**BRIEF**. Please return each of the entries exactly, minus their pictures.

**EXTRACTED DATA**.
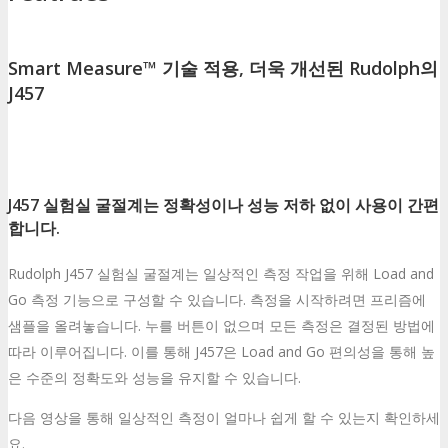
Smart Measure™ 기술 적용, 더욱 개선된 Rudolph의
J457
J457 실험실 굴절계는 정확성이나 성능 저하 없이 사용이 간편
합니다.
Rudolph J457 실험실 굴절계는 일상적인 측정 작업을 위해 Load and
Go 측정 기능으로 구성할 수 있습니다. 측정을 시작하려면 프리즘에
샘플을 올려놓습니다. 누를 버튼이 없으며 모든 측정은 결정된 방법에
따라 이루어집니다. 이를 통해 J457은 Load and Go 편의성을 통해 높
은 수준의 정확도와 성능을 유지할 수 있습니다.
다음 영상을 통해 일상적인 측정이 얼마나 쉽게 할 수 있는지 확인하세
요.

**TASK RESULT**.
Smart Measure™ 기술 적용, 더욱 개선된 Rudolph의
J457
J457 실험실 굴절계는 정확성이나 성능 저하 없이 사용이 간편
합니다.
Rudolph J457 실험실 굴절계는 일상적인 측정 작업을 위해 Load and
Go 측정 기능으로 구성할 수 있습니다. 측정을 시작하려면 프리즘에
샘플을 올려놓습니다. 누를 버튼이 없으며 모든 측정은 결정된 방법에
따라 이루어집니다. 이를 통해 J457은 Load and Go 편의성을 통해 높
은 수준의 정확도와 성능을 유지할 수 있습니다.
다음 영상을 통해 일상적인 측정이 얼마나 쉽게 할 수 있는지 확인하세
요.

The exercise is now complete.